■本格ファンタジーなSDロボットアニメ『覇王大系リューナイト』

 前述の『魔神英雄伝ワタル』と方向性の違いで比較されがちなのが、1994年から放送された『覇王大系リューナイト』だ。『魔神英雄伝ワタル』と同じく巨大ロボットもののSDロボットアニメだが、やや対象年齢が高く、シリアス寄りのストーリーが描かれたのが『覇王大系リューナイト』である。

 オーソドックスな中世ファンタジー世界を舞台としており、SDロボット要素を除くと、『ロードス島戦記』や『ロード・オブ・ザ・リング』のような王道ファンタジー作品となる。

 同作の特徴はなんといっても「リュー」と呼ばれるSDロボットの要素。主人公の「アデュー」は、作品タイトルにもなっている「リューナイト・ゼファー」に搭乗して戦うことになる。

 他のリューには「リューメイジ・マジドーラ」や「リューガンナー・デリンガー」などがあるが、名前の中間部分にクラス名、最後に名前が来るという法則になっている。クラスチェンジするとそれぞれ、「リューパラディン・ロードゼファー」、「リューウィザード・マジドーラ」「リューワイアット・デリンガー」となる。
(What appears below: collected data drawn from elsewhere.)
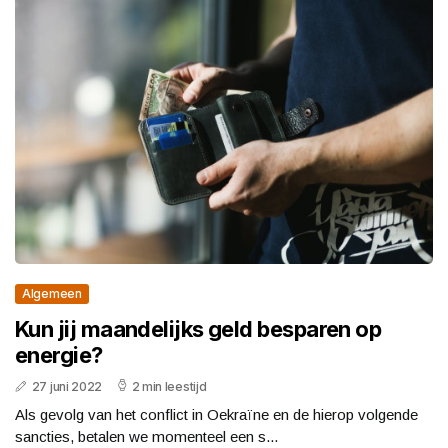
Algemeen
Kun jij maandelijks geld besparen op
energie?
27 juni 2022
2 min leestijd
Als gevolg van het conflict in Oekraïne en de hierop volgende
sancties, betalen we momenteel een s...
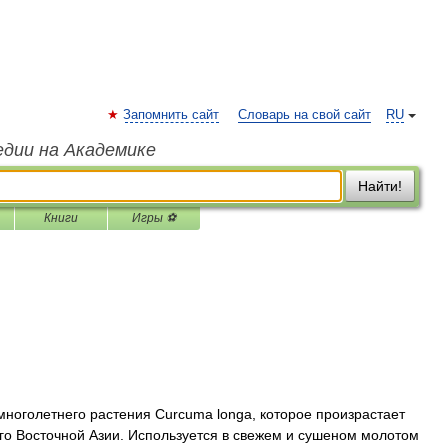
Запомнить сайт
Словарь на свой сайт
RU
едии на Академике
Найти!
Книги
Игры ⚽
оголетнего растения Curcuma longa, которое произрастает
о Восточной Азии. Используется в свежем и сушеном молотом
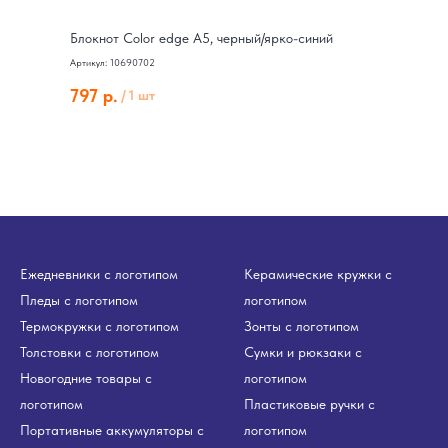
Блокнот Color edge A5, черный/ярко-синий
Артикул: 10690702
797
р.
/
1 шт
Ежедневники с логотипом
Керамические кружки с
Пледы с логотипом
логотипом
Термокружки с логотипом
Зонты с логотипом
Толстовки с логотипом
Сумки и рюкзаки с
Новогодние товары с
логотипом
логотипом
Пластиковые ручки с
Портативные аккумуляторы с
логотипом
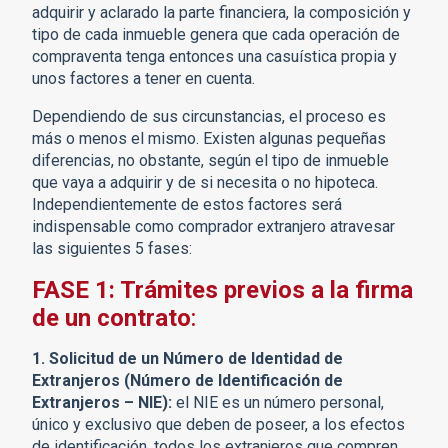
adquirir y aclarado la parte financiera, la composición y
tipo de cada inmueble genera que cada operación de
compraventa tenga entonces una casuística propia y
unos factores a tener en cuenta.
Dependiendo de sus circunstancias, el proceso es
más o menos el mismo. Existen algunas pequeñas
diferencias, no obstante, según el tipo de inmueble
que vaya a adquirir y de si necesita o no hipoteca.
Independientemente de estos factores será
indispensable como comprador extranjero atravesar
las siguientes 5 fases:
FASE 1: Trámites previos a la firma
de un contrato
:
1. Solicitud de un Número de Identidad de
Extranjeros (Número de Identificación de
Extranjeros – NIE):
el NIE es un número personal,
único y exclusivo que deben de poseer, a los efectos
de identificación, todos los extranjeros que compren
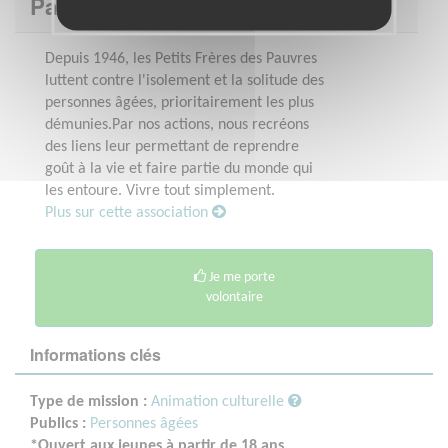
Pauvres d'Occitanie
Depuis 1946, les Petits Frères des Pauvres
luttent contre l'isolement et la solitude des
personnes âgées, prioritairement les plus
démunies.Par nos actions, nous recréons
des liens leur permettant de reprendre
goût à la vie et faire partie du monde qui
les entoure. Vivre tout simplement.
Plus sur cette association
Je me porte
volontaire
Informations clés
Type de mission :
Animation culturelle
Publics :
Personnes âgées
*Ouvert aux jeunes à partir de 18 ans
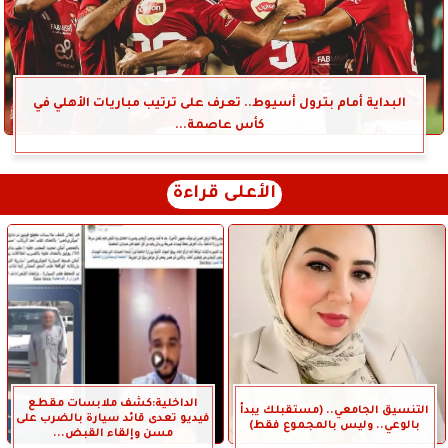
البداية أمام بترول أسيوط.. تعرف على ترتيب مباريات الأهلي في
كأس عاصمة...
الأعلى قراءة
الداخلية:كشف ملابسات مقطع
التنسيق الجامعي.. (مستقبلك يبدأ
فيديو تعدى قائد سيارة بالضرب على
بالوعي.. وليس بالمجموع فقط)
مسن وإلقاء القبض...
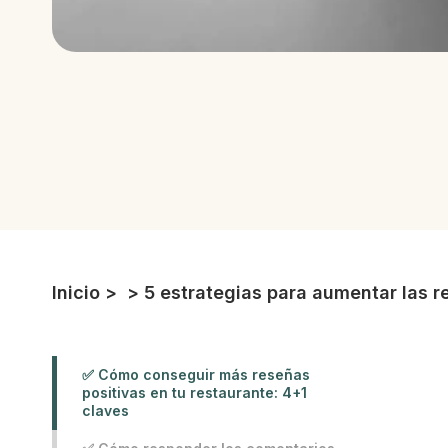
Inicio
>
>
5 estrategias para aumentar las r
✅ Cómo conseguir más reseñas
positivas en tu restaurante: 4+1
claves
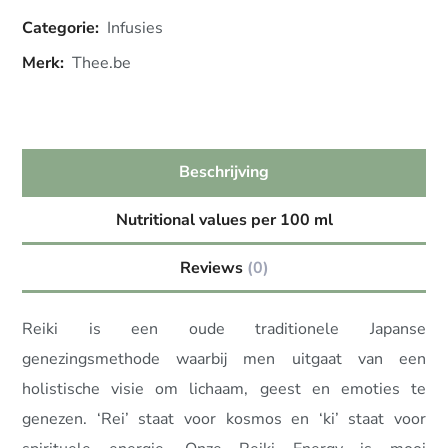
Categorie:
Infusies
Merk:
Thee.be
Beschrijving
Nutritional values per 100 ml
Reviews
(0)
Reiki is een oude traditionele Japanse
genezingsmethode waarbij men uitgaat van een
holistische visie om lichaam, geest en emoties te
genezen. ‘Rei’ staat voor kosmos en ‘ki’ staat voor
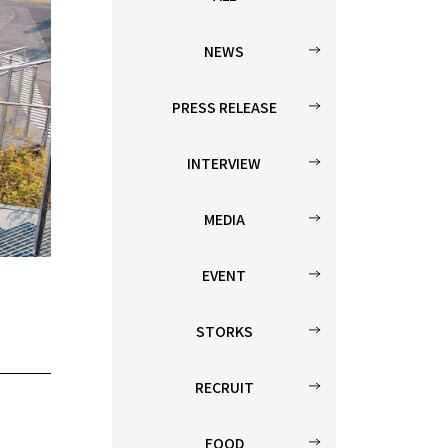
NEWS
PRESS RELEASE
INTERVIEW
MEDIA
EVENT
STORKS
RECRUIT
FOOD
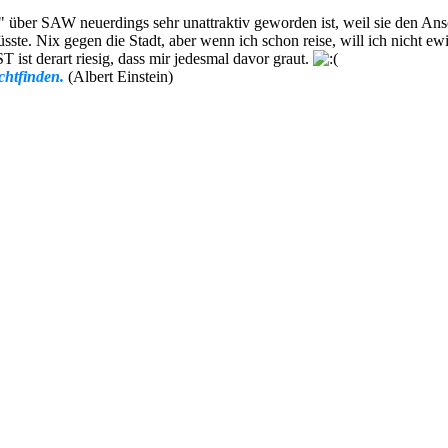
 über SAW neuerdings sehr unattraktiv geworden ist, weil sie den Ans
üsste. Nix gegen die Stadt, aber wenn ich schon reise, will ich nicht 
 ist derart riesig, dass mir jedesmal davor graut.
chtfinden.
(Albert Einstein)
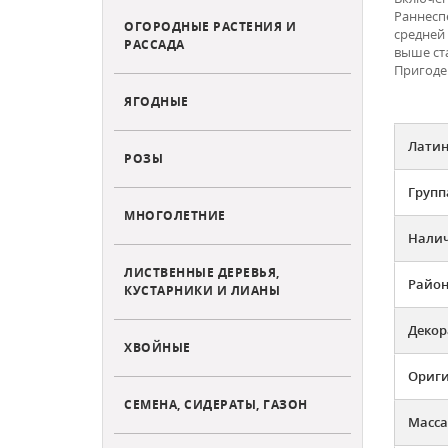
Раннесп
ОГОРОДНЫЕ РАСТЕНИЯ И
средней 
РАССАДА
выше ст
Пригоде
ЯГОДНЫЕ
Латин
РОЗЫ
Групп
МНОГОЛЕТНИЕ
Налич
ЛИСТВЕННЫЕ ДЕРЕВЬЯ,
Район
КУСТАРНИКИ И ЛИАНЫ
Декор
ХВОЙНЫЕ
Ориг
СЕМЕНА, СИДЕРАТЫ, ГАЗОН
Масса 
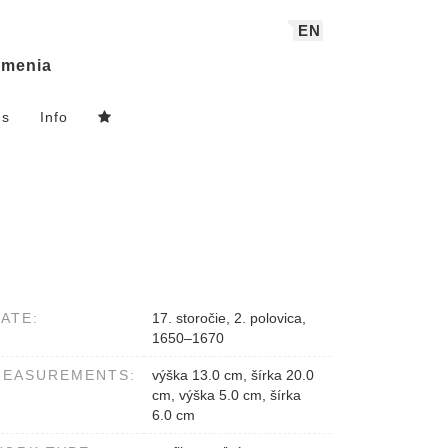
EN
menia
ns
Info
ATE:
17. storočie, 2. polovica,
1650–1670
MEASUREMENTS:
výška 13.0 cm, šírka 20.0
cm, výška 5.0 cm, šírka
6.0 cm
シリアス展開はあるものの、中世ファンタジー要素が色濃く導入されたデザインと設定が当時の子どもを魅了した。

 原作者である伊東岳彦氏による漫画が『月刊Vジャンプ』で連載。またOVAである『アデュー・レジェンド』は、テレビアニメ版のストーリーを更に対象年齢を上げ、シリアスにしたもので、こちらもテレビアニメ版とは違った楽しみ方ができるアニメだ。

 今はめっきり見なくなったSDロボットアニメだが、王道作品が多く、またどれもユニークな要素が詰め込まれている。親しみがあるかわいいデザインだけでなく、普遍的な魅力を持つアニメばかりだった。